Also, some culture media such as blood agar and Sabouraud dextrose agar (SDA) require the addition of extra growth nutrients and inhibitory substances such as blood and antibiotics in the course of their preparation; and the correct amount of these substances must be added during the preparation of such culture media in order to get optimum result. For optimum result, culture media required for microbiological investigations should always be prepared or compound in such a way that it support the growth of the microorganisms being sought for, either from an environmental sample or from a nosocomial or hospital sample. Most culture media are prepared from their powdered agar base (containing all the necessary growth nutrients in their correct amount); and it is critical for microbiologist to stick to the manufacturer’s instructions when preparing them because the instruction varies from one culture media to another. Preparation of culture media in the microbiology laboratory is not too cumbersome; and knowledge of the basic techniques involved is important so that the growth media prepared will be competent enough to support the development of microbes (which have been removed from their natural environment, and must be provided with all necessary nutrients and environmental conditions for optimum growth).

The steps involved in the preparation of culture or growth media shall be succinctly explained in this section. Note: The procedure for the preparation of culture media (especially for bacteriological and mycological studies) in the microbiology laboratory is often the same.
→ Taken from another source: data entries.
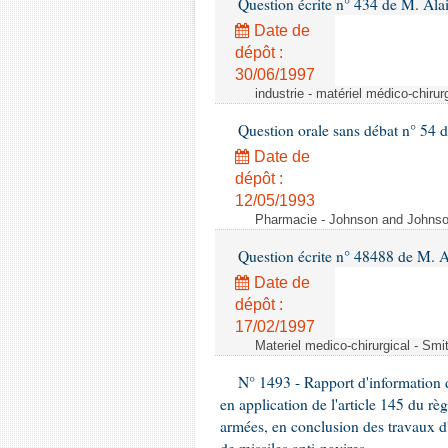
Question écrite n° 434 de M. Ala
Date de
dépôt :
30/06/1997
industrie - matériel médico-chiru
Question orale sans débat n° 54
Date de
dépôt :
12/05/1993
Pharmacie - Johnson and Johnson 
Question écrite n° 48488 de M.
Date de
dépôt :
17/02/1997
Materiel medico-chirurgical - Sm
N° 1493 - Rapport d'information d
en application de l'article 145 du rè
armées, en conclusion des travaux d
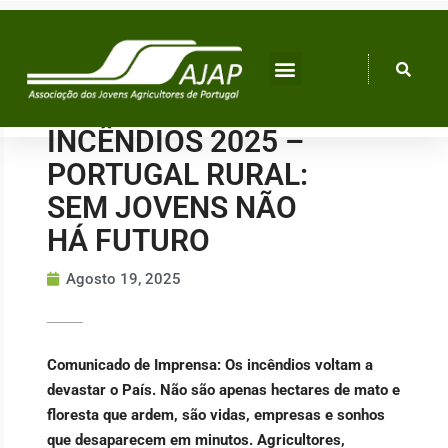
Skip
to
content
INCÊNDIOS 2025 –
PORTUGAL RURAL:
SEM JOVENS NÃO
HÁ FUTURO
Agosto 19, 2025
Comunicado de Imprensa: Os incêndios voltam a
devastar o País. Não são apenas hectares de mato e
floresta que ardem, são vidas, empresas e sonhos
que desaparecem em minutos. Agricultores,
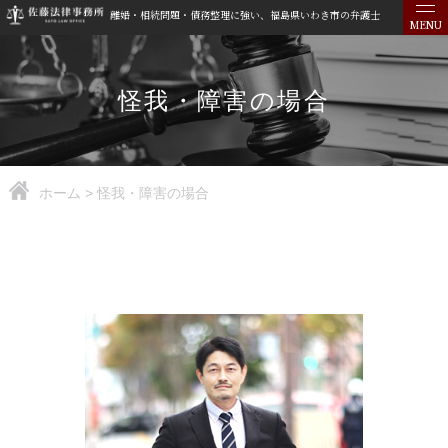
離婚・相続問題・債務整理に強い、福島県いわき市の弁護士
MENU
怪我・障害の場合
ホーム
>
怪我・障害の場合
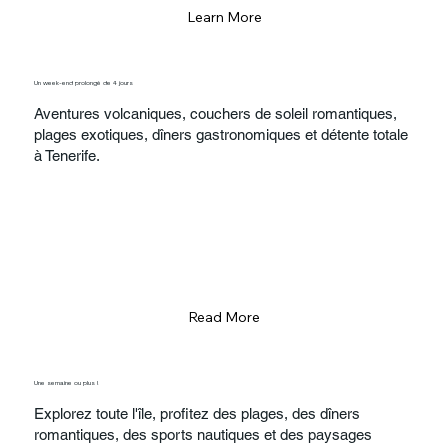
Learn More
Un week-end prolongé de 4 jours
Aventures volcaniques, couchers de soleil romantiques,
plages exotiques, dîners gastronomiques et détente totale
à Tenerife.
Read More
Une semaine ou plus !
Explorez toute l'île, profitez des plages, des dîners
romantiques, des sports nautiques et des paysages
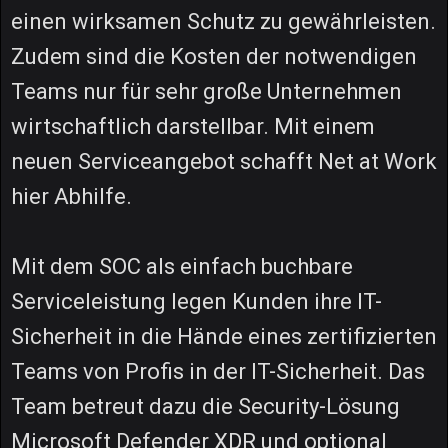
einen wirksamen Schutz zu gewährleisten.
Zudem sind die Kosten der notwendigen
Teams nur für sehr große Unternehmen
wirtschaftlich darstellbar. Mit einem
neuen Serviceangebot schafft Net at Work
hier Abhilfe.
Mit dem SOC als einfach buchbare
Serviceleistung legen Kunden ihre IT-
Sicherheit in die Hände eines zertifizierten
Teams von Profis in der IT-Sicherheit. Das
Team betreut dazu die Security-Lösung
Microsoft Defender XDR und optional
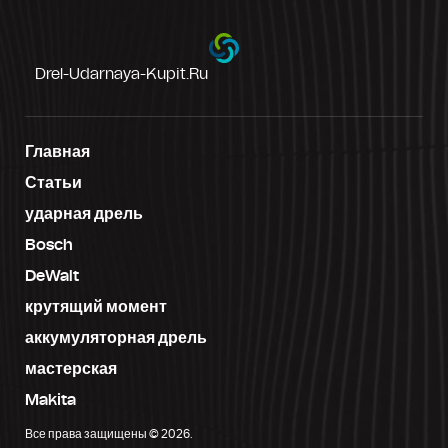
Drel-Udarnaya-Kupit.ru
Главная
Статьи
ударная дрель
Bosch
DeWalt
крутящий момент
аккумуляторная дрель
мастерская
Makita
Все права защищены © 2026.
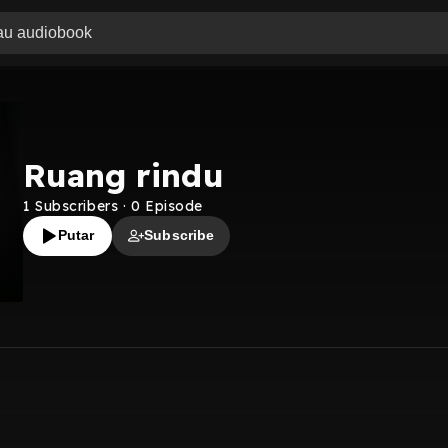
Ruang rindu
1
Subscribers
·
0
Episode
Putar
Subscribe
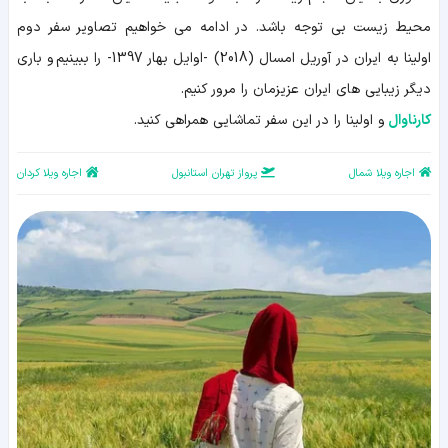
محیط زیست بی توجه باشد. در ادامه می خواهیم تصاویر سفر دوم
اولینا به ایران در آوریل امسال (2018) -اوایل بهار 1397- را ببینیم و باری
دیگر زیبایی های ایران عزیزمان را مرور کنیم.
کارناوال
و اولینا را در این سفر تماشایی همراهی کنید.
اجاره ویلا شمال
پرواز تهران استانبول
اجاره ویلا کردان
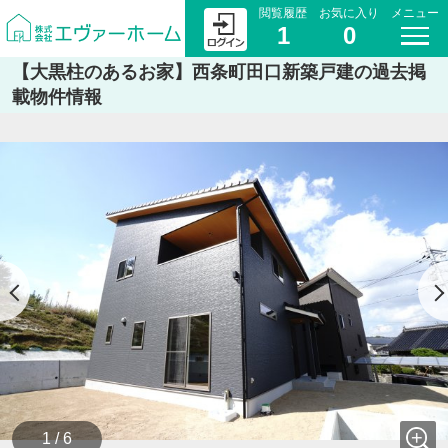
閲覧履歴
お気に入り
メニュー
1
0
【大黒柱のあるお家】西条町田口新築戸建の過去掲
載物件情報
1 / 6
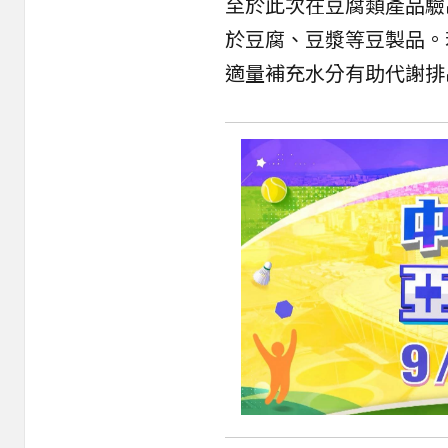
至於此次在豆腐類產品驗
於豆腐、豆漿等豆製品。
適量補充水分有助代謝排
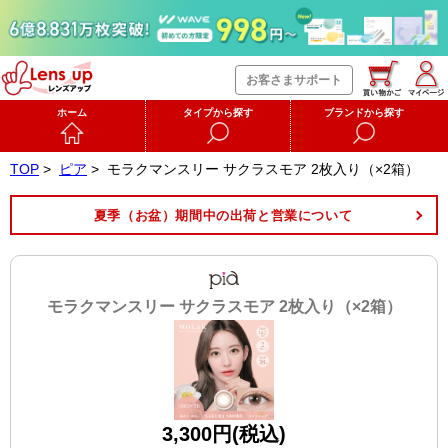
お客さまサポート
ホーム
タイプから探す
ブランドから探す
TOP
>
ピア
>
モラクマンスリー サクラスモア 2枚入り（×2箱）
夏季（お盆）期間中の出荷と営業について
モラクマンスリー サクラスモア 2枚入り（×2箱）
3,300円(税込)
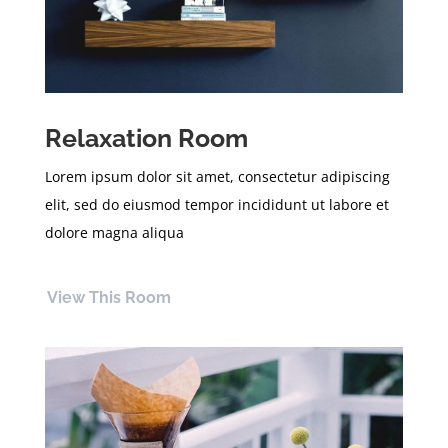
Relaxation Room
Lorem ipsum dolor sit amet, consectetur adipiscing
elit, sed do eiusmod tempor incididunt ut labore et
dolore magna aliqua
View This Room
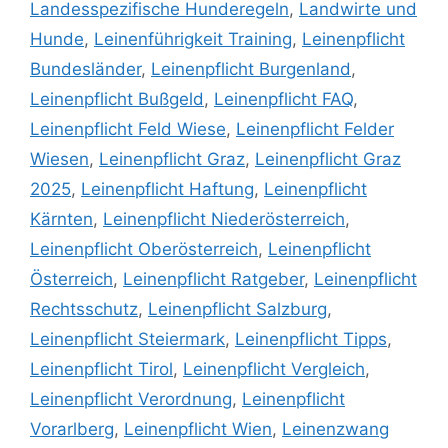
Landesspezifische Hunderegeln
,
Landwirte und
Hunde
,
Leinenführigkeit Training
,
Leinenpflicht
Bundesländer
,
Leinenpflicht Burgenland
,
Leinenpflicht Bußgeld
,
Leinenpflicht FAQ
,
Leinenpflicht Feld Wiese
,
Leinenpflicht Felder
Wiesen
,
Leinenpflicht Graz
,
Leinenpflicht Graz
2025
,
Leinenpflicht Haftung
,
Leinenpflicht
Kärnten
,
Leinenpflicht Niederösterreich
,
Leinenpflicht Oberösterreich
,
Leinenpflicht
Österreich
,
Leinenpflicht Ratgeber
,
Leinenpflicht
Rechtsschutz
,
Leinenpflicht Salzburg
,
Leinenpflicht Steiermark
,
Leinenpflicht Tipps
,
Leinenpflicht Tirol
,
Leinenpflicht Vergleich
,
Leinenpflicht Verordnung
,
Leinenpflicht
Vorarlberg
,
Leinenpflicht Wien
,
Leinenzwang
Though there may be some variations in the different media available for microbiological investigations, it is recommended that students and users of culture media always follow the manufacturer’s instruction of each growth media (usually written on the body of the media container) in order to be properly guided in the preparation. The factors to be considered and taken into consideration in the preparation of culture media are as follows:  

  1. Weighing: Powdered agar should be properly weighed (in grams) using the weighing balance.
  2. Dissolving & heating: Weighed powdered agar should be dissolved in the correct volume of distilled water and then heated for some minutes prior to sterilization. 
  3. pH testing: The pH of the culture media should be adjusted after sterilization when the need arises using the pH meter. The final pH of most microbiological culture media is usually between 7.2 – 7.4 ± 0.2.
  4. Sterilization: Culture media solution is sterilized in the autoclave at 121oC for 15 mins.
  5. Dispensing or plate pouring: Sterilized culture media solution should be poured into clean Petri dishes where they will gel, and be used for further studies. Broth or liquid culture media do not gel. 
  6. Sterility testing: The sterility of poured culture media plates should be determined by leaving the poured plates in the incubator overnight or for 18-24 hrs after gelling. Presence of microbial growth shows that the poured plates are not sterile for microbiological studies.  
  7. Storage: Poured culture media plates should be stored in the refrigerator until use.  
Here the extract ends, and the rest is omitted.